(Page-level text extractions)
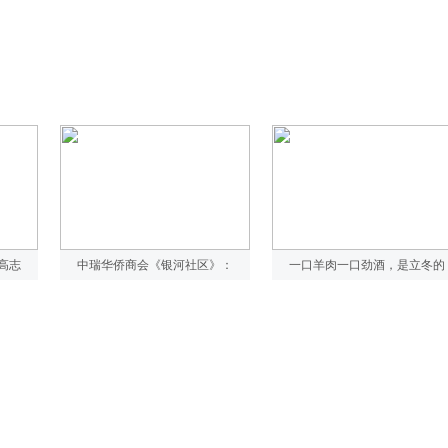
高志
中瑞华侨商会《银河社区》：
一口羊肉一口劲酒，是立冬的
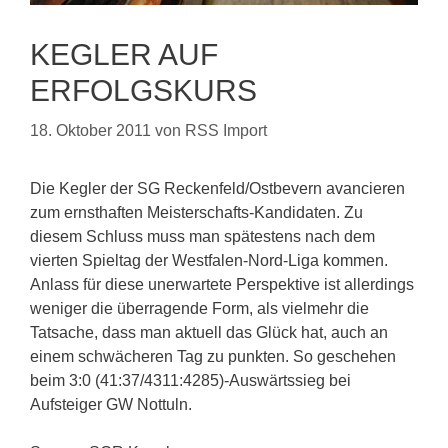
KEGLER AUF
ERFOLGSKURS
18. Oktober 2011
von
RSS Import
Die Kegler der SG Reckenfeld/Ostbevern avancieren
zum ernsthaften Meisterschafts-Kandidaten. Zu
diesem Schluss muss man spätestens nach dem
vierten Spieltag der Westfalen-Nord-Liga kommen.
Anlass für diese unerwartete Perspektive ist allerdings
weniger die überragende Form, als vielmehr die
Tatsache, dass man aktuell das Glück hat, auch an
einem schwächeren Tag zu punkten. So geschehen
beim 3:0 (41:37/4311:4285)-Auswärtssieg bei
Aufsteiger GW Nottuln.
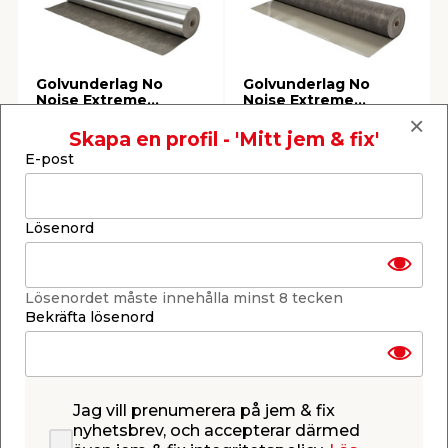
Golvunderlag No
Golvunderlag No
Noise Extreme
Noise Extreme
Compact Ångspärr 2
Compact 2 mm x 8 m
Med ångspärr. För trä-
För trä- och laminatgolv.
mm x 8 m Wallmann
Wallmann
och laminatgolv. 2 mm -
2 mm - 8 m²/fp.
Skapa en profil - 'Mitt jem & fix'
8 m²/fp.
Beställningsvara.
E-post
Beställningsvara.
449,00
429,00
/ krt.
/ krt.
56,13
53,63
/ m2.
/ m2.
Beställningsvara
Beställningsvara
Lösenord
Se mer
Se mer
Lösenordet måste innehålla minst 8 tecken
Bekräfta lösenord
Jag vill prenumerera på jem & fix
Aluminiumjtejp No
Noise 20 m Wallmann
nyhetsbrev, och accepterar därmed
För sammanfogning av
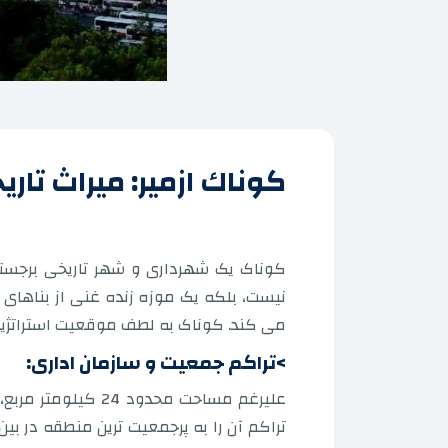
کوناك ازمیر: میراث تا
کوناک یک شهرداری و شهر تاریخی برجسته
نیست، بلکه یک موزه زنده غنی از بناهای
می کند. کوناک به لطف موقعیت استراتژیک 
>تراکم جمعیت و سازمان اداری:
* * *
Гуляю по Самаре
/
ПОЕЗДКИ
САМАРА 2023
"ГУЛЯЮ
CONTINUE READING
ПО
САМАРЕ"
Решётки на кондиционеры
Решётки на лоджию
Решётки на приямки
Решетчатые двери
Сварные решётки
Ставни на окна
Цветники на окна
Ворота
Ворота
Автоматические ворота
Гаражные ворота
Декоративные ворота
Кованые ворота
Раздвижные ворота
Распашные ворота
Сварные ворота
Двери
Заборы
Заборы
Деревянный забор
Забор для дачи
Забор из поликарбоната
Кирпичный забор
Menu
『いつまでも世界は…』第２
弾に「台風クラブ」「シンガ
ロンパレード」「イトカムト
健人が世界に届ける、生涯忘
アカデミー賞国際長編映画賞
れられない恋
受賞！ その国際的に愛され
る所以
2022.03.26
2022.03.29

▶ PROMPT
Your answer should be a single number: the count of lines above with the word "laminatgolv".

▶ TASK RESULT
2